O crime foi em agosto de 2005. Foram levados R$ 164,7 milhões da caixa-forte do banco, por um túnel de 80 metros escavado a partir de uma casa alugada pela quadrilha. Até hoje, foram recuperados cerca de R$ 20 milhões --12% do total.
Os condenados ainda podem recorrer da sentença do juiz da 11ª Vara Federal, Danilo Fontenelle Sampaio. A maioria foi condenada por formação de quadrilha, furto qualificado, lavagem de dinheiro e uso de documentação falsa.

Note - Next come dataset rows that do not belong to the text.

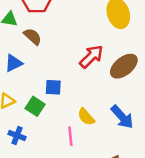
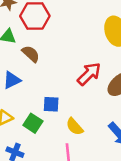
yellow semicircle: (86, 117) -> (75, 127), moved

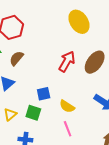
brown semicircle: (31, 54) -> (16, 58), turned -77

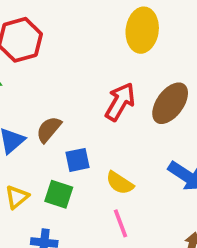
yellow ellipse: (79, 22) -> (142, 30), turned 40
brown semicircle: (16, 58) -> (49, 129), moved

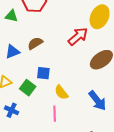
red arrow: (120, 102) -> (78, 36), moved
brown semicircle: (49, 129) -> (35, 43), moved

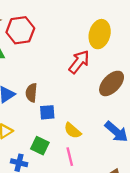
brown semicircle: (35, 43) -> (31, 93), moved, turned -42
green square: (28, 88) -> (40, 146), moved

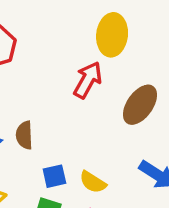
blue square: (47, 112) -> (54, 176), moved

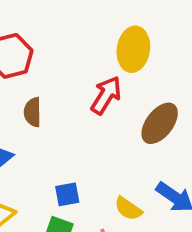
brown semicircle: (24, 135) -> (33, 112), moved
yellow semicircle: (93, 182) -> (128, 209), moved

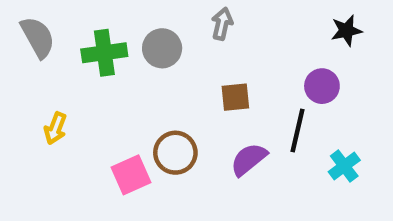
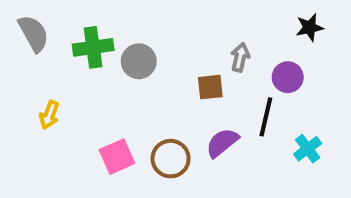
gray arrow: (222, 24) -> (240, 57), moved
gray circle: (162, 48) -> (139, 61), moved
brown circle: (175, 153) -> (171, 159), moved

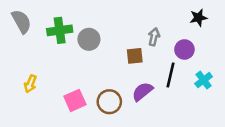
yellow arrow: (49, 115) -> (30, 84), moved
cyan cross: (308, 149) -> (204, 80), moved

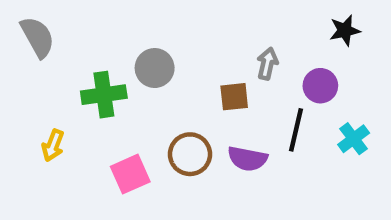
green cross: (60, 30) -> (104, 95), moved
purple semicircle: (142, 92) -> (247, 159), turned -130
brown circle: (109, 102) -> (190, 154), moved

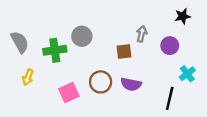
gray semicircle: (37, 37) -> (20, 42), moved
black line: (296, 130) -> (170, 98), moved

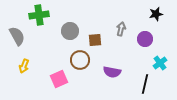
green cross: (55, 50) -> (39, 15), moved
brown square: (124, 51) -> (95, 40), moved
brown circle: (101, 82) -> (80, 60), moved

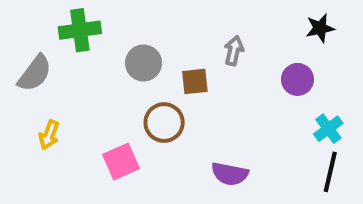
gray arrow: (121, 29) -> (234, 51), moved
gray semicircle: (17, 36) -> (35, 73), turned 66
purple semicircle: (112, 72) -> (230, 174), moved
black line: (145, 84) -> (330, 172), moved

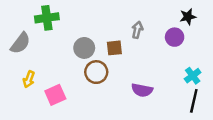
gray circle: (144, 63) -> (84, 48), moved
purple circle: (297, 79) -> (175, 37), moved
pink square: (121, 162) -> (55, 95), moved
purple semicircle: (230, 174) -> (142, 90), moved

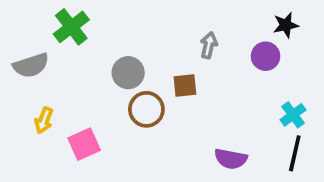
green cross: (47, 18) -> (71, 27), turned -30
gray semicircle: (20, 43) -> (31, 65), turned 35
brown square: (114, 48) -> (185, 86), moved
purple semicircle: (142, 90) -> (231, 159), moved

Nessa primeira fase de julgamentos, onze pessoas foram condenadas e apenas uma foi absolvida por falta de provas. Entre os que pegaram penas de 53 anos de prisão está o cearense Antônio Edimar Bezerra, preso em Fortaleza com R$ 12 milhões do furto, dinheiro que havia enterrado. Ele também foi condenado a pagar R$ 4,3 milhões de multa.
A maior multa, de R$ 4,5 milhões, terá de ser paga pelo mineiro Flávio Augusto Mattioli, condenado a 21 anos e sete meses de prisão, e pelo paulista Marcos Ribeiro Suppi, condenado a 25 anos e sete meses.
Além dos 11 condenados, há outros 22 acusados de participação no furto à espera de julgamento.